PETALING JAYA: In conjunction with its first anniversary and World Mental Health Day 2018 on Wednesday (Oct 10), the Mental Illness Awareness and Support Society (MIASA) organised a forum titled "Young People and Mental Health in the Changed World".
The forum was attended by Malaysian Psychiatric Association patron, Tan Sri Lee Lam Thye who had raised valuable points on mental health among young individuals in Malaysia and how to address the problem.
"The dilemma faced by young people today has greater social and economic implications with the increasing number of people diagnosed with depression, anxiety or other mental health problems," he said.
Malaysia now has more young people facing stress or mental health issues such as anxiety or depression due to life experience or environmental factors.
Lee said the challenges of studying, working, financial commitment, hope and family relationships were among the issues that burden the youth.
"This problem is not just happening in Malaysia but around the world when the current life expectancies cause depression, anxiety and other mental health problems among adolescents.

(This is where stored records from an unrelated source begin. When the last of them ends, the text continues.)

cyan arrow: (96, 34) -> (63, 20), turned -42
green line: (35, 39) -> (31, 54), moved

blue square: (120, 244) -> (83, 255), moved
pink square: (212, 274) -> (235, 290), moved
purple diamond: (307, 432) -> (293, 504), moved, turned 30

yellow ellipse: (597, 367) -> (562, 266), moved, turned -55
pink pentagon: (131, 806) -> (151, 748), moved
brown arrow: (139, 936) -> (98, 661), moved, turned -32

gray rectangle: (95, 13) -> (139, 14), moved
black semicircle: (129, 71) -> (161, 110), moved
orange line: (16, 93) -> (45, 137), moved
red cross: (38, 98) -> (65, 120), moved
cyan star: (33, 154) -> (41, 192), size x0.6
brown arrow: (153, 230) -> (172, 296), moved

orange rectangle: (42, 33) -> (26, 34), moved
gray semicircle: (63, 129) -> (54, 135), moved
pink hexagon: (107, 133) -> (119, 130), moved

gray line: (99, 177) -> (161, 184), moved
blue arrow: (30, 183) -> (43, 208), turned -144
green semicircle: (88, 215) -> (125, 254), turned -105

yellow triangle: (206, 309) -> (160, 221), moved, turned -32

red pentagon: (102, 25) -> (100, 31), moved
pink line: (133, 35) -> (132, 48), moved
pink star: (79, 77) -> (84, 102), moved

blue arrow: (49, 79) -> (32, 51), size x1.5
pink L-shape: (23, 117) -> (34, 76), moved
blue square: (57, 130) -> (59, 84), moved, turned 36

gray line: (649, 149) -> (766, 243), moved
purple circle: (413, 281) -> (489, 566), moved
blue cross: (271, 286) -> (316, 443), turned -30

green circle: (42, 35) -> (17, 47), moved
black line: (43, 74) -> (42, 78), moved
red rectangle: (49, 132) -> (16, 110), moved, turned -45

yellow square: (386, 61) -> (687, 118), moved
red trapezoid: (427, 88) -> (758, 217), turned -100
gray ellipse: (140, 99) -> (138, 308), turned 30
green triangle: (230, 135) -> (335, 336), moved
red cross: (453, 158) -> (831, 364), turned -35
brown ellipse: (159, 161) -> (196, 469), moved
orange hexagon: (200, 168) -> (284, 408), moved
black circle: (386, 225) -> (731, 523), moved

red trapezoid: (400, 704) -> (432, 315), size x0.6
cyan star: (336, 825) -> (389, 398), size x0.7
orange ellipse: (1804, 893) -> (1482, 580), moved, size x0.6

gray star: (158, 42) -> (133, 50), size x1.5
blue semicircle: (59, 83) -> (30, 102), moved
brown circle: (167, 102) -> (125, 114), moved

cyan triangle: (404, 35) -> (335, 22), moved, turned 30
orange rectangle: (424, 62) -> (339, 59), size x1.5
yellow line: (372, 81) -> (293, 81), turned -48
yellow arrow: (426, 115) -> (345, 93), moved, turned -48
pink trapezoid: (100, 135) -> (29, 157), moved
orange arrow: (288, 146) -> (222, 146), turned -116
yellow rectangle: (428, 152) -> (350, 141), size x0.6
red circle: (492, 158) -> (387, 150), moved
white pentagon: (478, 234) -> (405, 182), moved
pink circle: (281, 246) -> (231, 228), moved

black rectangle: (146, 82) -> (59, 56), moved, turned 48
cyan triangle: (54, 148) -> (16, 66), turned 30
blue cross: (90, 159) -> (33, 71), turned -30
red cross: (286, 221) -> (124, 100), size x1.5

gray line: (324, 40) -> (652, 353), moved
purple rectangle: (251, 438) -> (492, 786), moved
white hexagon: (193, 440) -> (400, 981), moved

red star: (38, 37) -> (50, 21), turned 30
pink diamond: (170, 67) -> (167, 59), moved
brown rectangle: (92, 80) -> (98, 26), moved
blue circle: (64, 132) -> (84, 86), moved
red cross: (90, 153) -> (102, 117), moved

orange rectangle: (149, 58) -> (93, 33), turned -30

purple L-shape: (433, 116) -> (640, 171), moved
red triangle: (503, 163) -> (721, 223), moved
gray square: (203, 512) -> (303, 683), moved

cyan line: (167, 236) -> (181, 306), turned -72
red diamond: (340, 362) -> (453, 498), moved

"Graduates, for example, are definitely looking for permanent jobs with lucrative salaries, cars and dream homes but real life does not always go as smoothly as hoped," he added.
Lee said although some young people who work are able to face the challenges and difficulties, others have to struggle with emotional and physical issues once they leave university or when they enter the realm of employment.
More worryingly, the ratio for mental health issues increased from one in every 10 students in 2011 to one in five students in 2016.
Lee pointed out that young people who are heavily influenced by social media feel pressured to live the lifestyle portrayed by their peers in social media.
He said they would compare themselves with others without realising that life is not always perfect and perhaps unrealistic to achieve such goals at a young age.
"We must take mental health issues seriously and how they have led to other problems such as physical bullying, cyberbullying and violent acts.
"All parties need to ensure that our children have a good balance in physical, mental and emotional aspects.
To address this problem, Lee said better mental health development programmes should be implemented in schools and more counsellors with psychological skills be placed in schools.